By Lt. Col. Gregory MajewskiJuly 11, 2016
MONTEREY, Calif. -- More than 100 cyber experts and leaders gathered here recently for Cyber Endeavour, an annual symposium designed to call attention to the ever-changing challenges of securing military and civilian networks from cyber attacks.
The three-day conference focused on emerging threats to "cyber cities" and how a potential attack could impact national security should the worst occur: the crippling of key infrastructure.
"Cyber cities represent the highest level of advancement in a civilization," said Dr. John Arquilla of the Naval Postgraduate School. "We have to develop our own resilience against cyber attacks for today and tomorrow."
The latest population statistics show about 54 percent of the world's population is concentrated around urban areas, with that number projected to grow closer to 70 percent by 2050.
Cyber experts point out that much of the infrastructure for cities across the globe, such as power grids and water treatment plants, predates the Internet, which poses a different set of challenges for those trying to protect it from cyber attacks.
"We are taking advanced technology and connecting it to old infrastructure," said Arquilla. "This opens up the possibility for cities becoming vulnerable to strategic attack."
Virtual cyber ranges are becoming an increasingly important training tool for cyber warriors to train, test and implement cyber security. One of the best training locations is the National Cyber Range in Orlando, Florida.
Range director Peter Christensen said his venue provides the most realistic interpretation of cyberspace, where operators can test the effectiveness of cyber defenses and cyber weapons.

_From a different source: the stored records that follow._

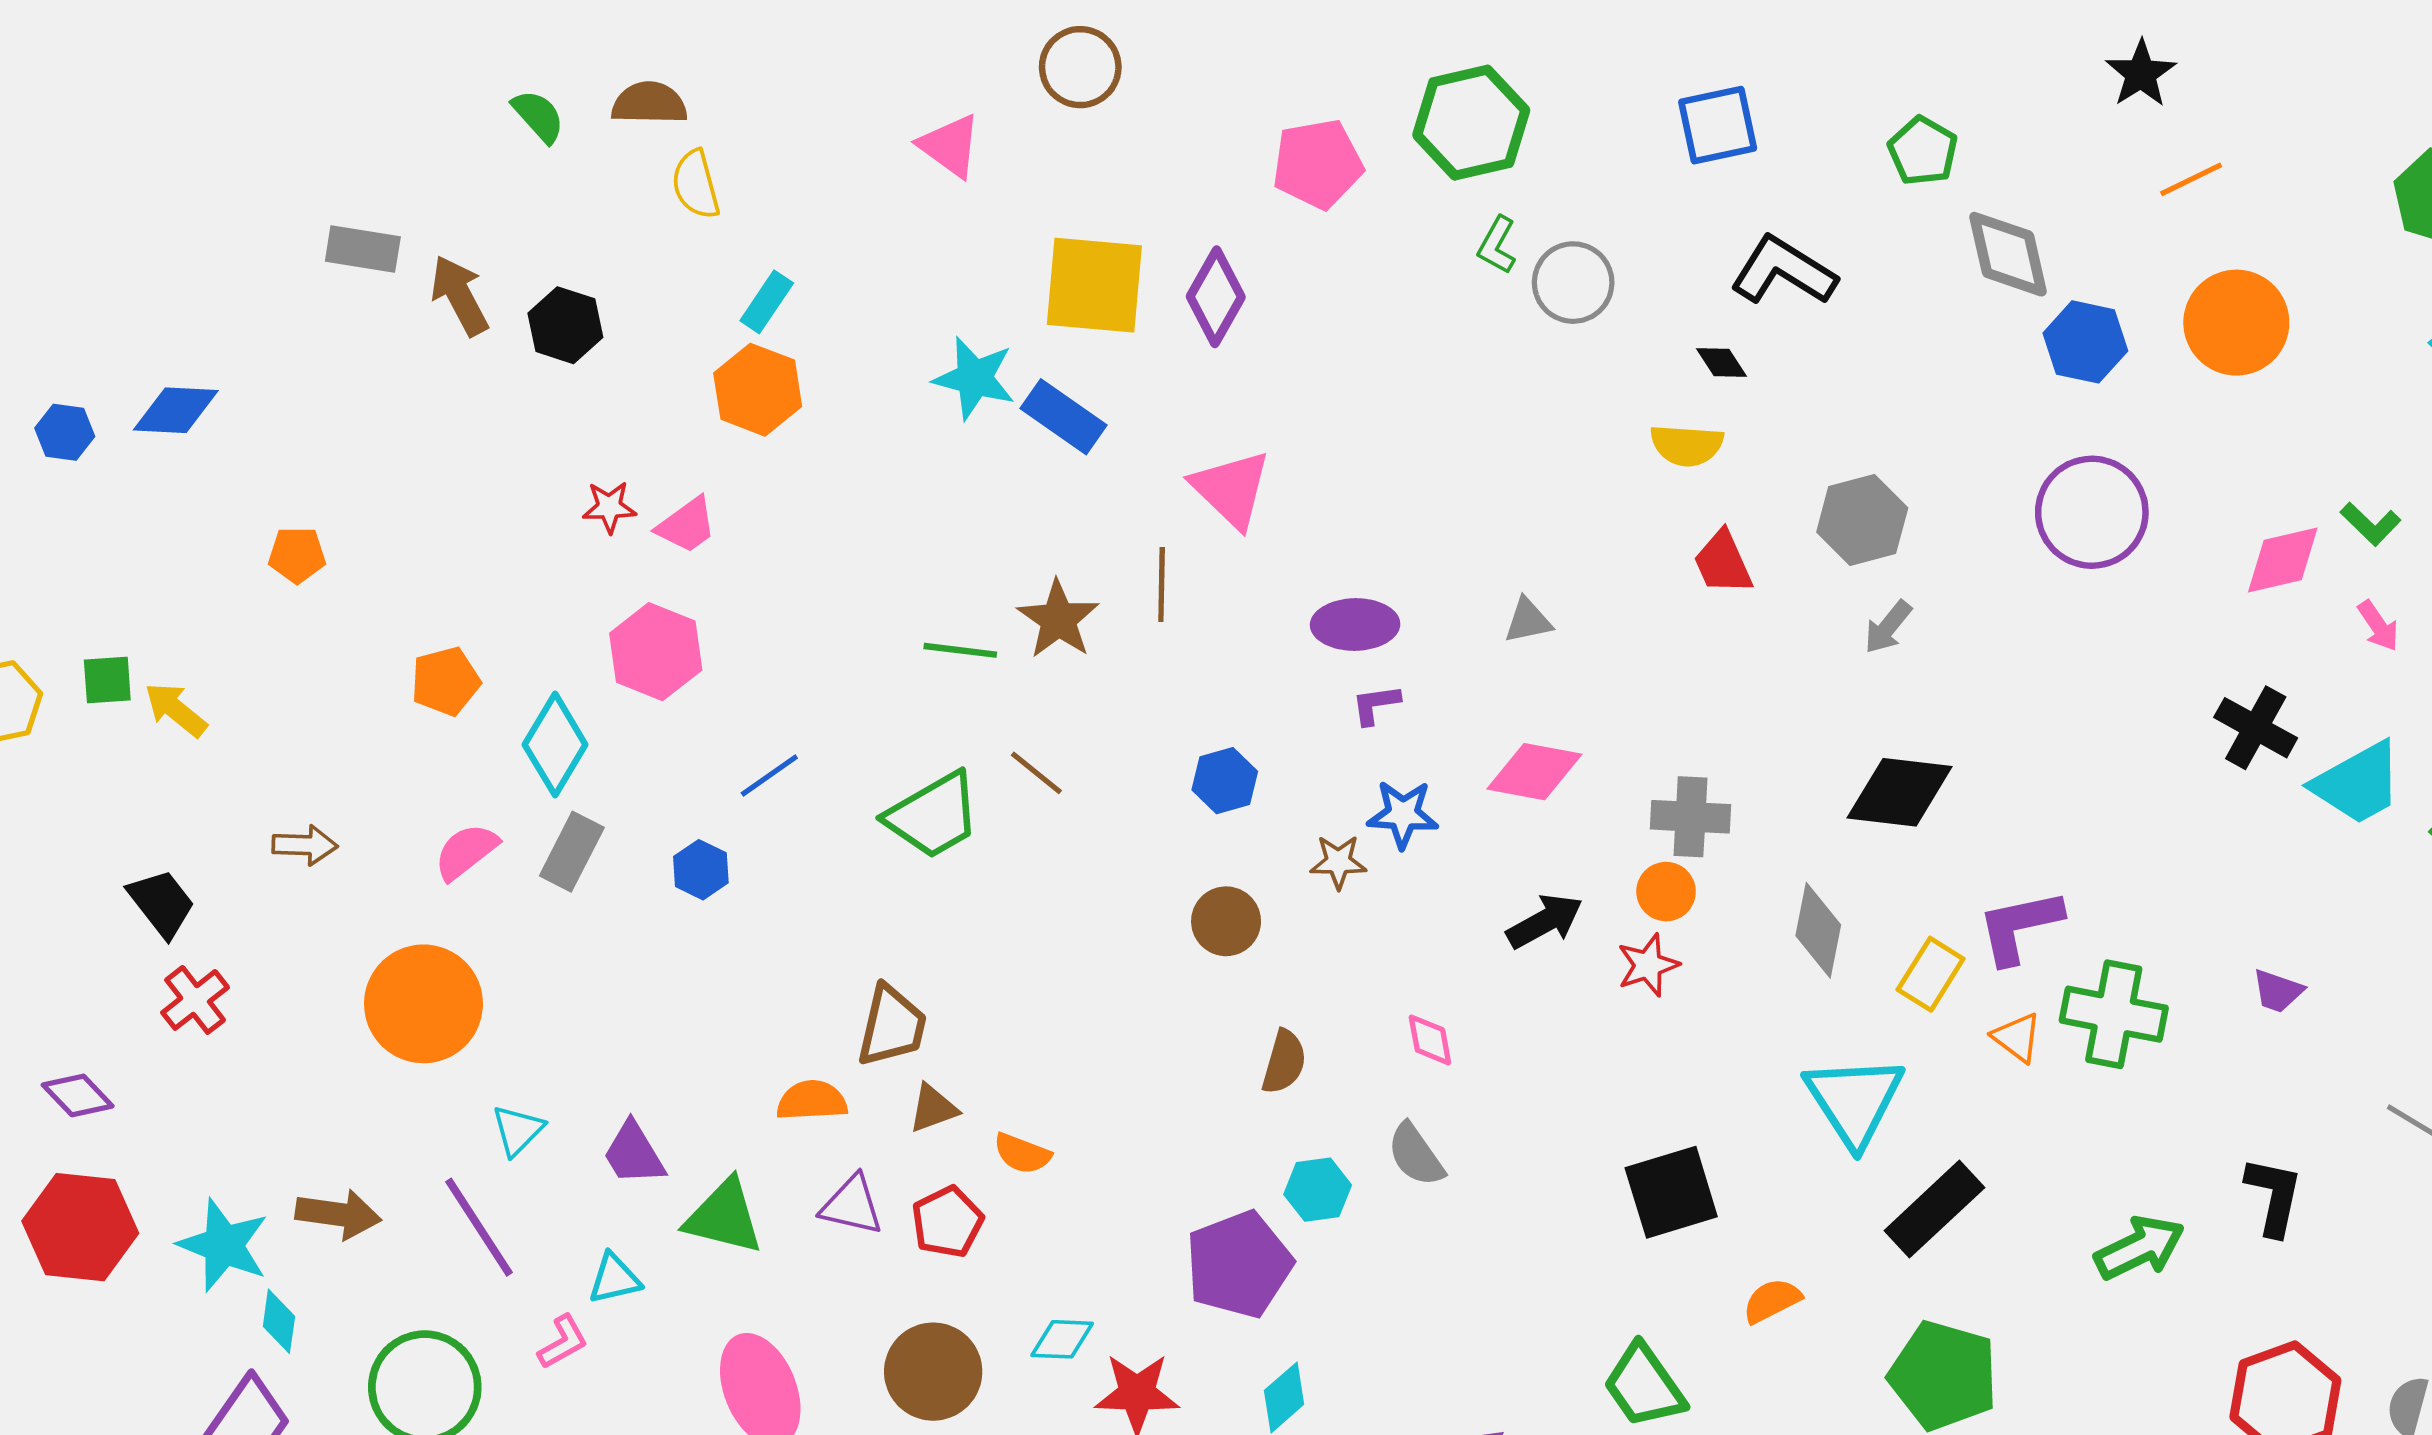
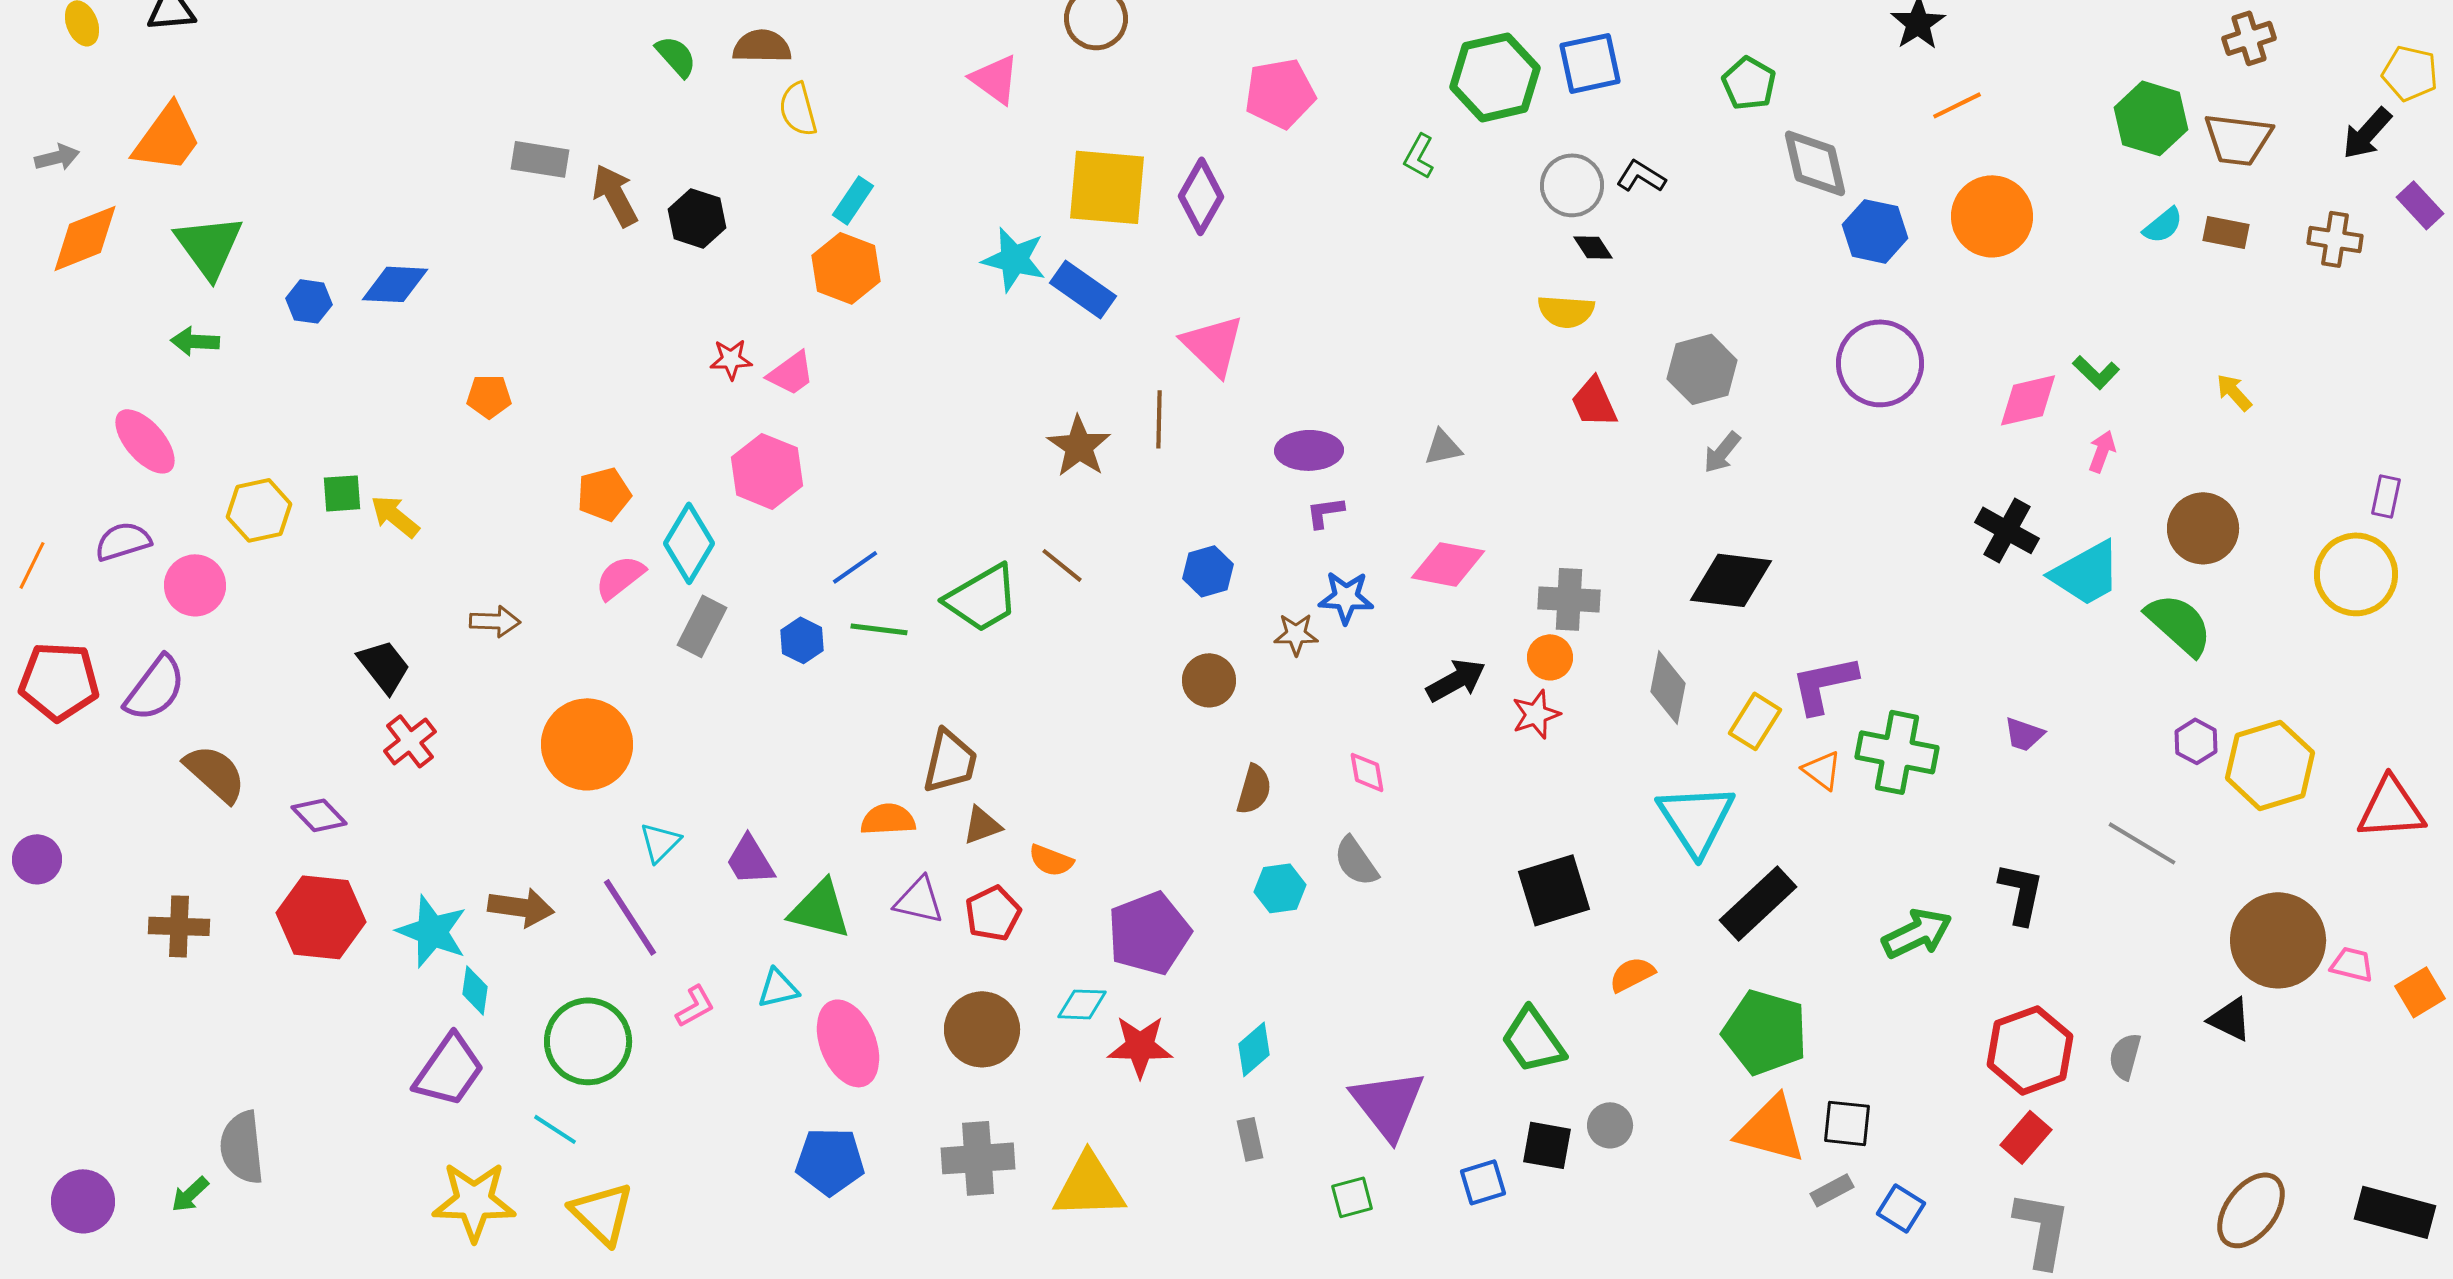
green hexagon: (1471, 123) -> (1495, 77), moved
black L-shape: (1783, 271) -> (1641, 176), size x0.6
gray circle: (1573, 283) -> (1572, 185), moved
pink arrow: (2378, 626) -> (2102, 451), turned -126
green line: (960, 650) -> (879, 629), moved
pink semicircle: (466, 852) -> (620, 577), moved
purple pentagon: (1239, 1264) -> (1149, 933), moved
cyan triangle: (614, 1279) -> (778, 988), moved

"Cyber cities will be fertile ground to be exploited," said Christensen. "Vulnerabilities must be identified in development and not during deployment. This is why cyber ranges are so important."

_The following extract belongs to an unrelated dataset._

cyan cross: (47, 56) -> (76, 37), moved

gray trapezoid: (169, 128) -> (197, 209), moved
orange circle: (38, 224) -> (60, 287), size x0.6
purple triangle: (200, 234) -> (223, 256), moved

A panel discussion during Cyber Endeavour focused on defining a cyber city.
"I think what we are talking about is the use of automation to support the population density that we now have in an urban environment," said Cmdr. Pablo Breuer of the Naval Postgraduate School.
Cyber warriors must rely on variety of skills to successfully support and defend cyber cities, including the abilities to anticipate, predict and assess threats in a team environment.

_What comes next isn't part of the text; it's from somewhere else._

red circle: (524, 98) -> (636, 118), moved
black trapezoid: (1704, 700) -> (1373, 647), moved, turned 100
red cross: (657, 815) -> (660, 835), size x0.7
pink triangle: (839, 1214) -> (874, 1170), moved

The Army Reserve's 335th Signal Command (Theater), based in East Point, Georgia., is responsible for organizing, training, equipping and manning all USAR cyber units.
With the rapid growth in the demand for cyber skills, recruiting and retaining the next generation of cyber warriors has become a key objective for the command.
"In positioning our units in recruiting, a key aspect to our objectives is drawing from a variety of civilian populations so as to bring their unique skill sets into our military capabilities," said Col. James Chatfield, the 335th's chief of operations.
Representatives from the private sector also participated in Cyber Endeavour, illustrating the important role industry plays in defending cyber cities, for both the military and civilian sectors.
Partnerships with government entities in the cybersecurity realm will be critical in the effort to reduce the likelihood of a breach happening, said Jim Patterson of the American International Group.
Cyber Endeavour is sponsored jointly by the 335th, the Department of Defense Information Operations Center for Research, and the Defense Innovation Unit Experimental.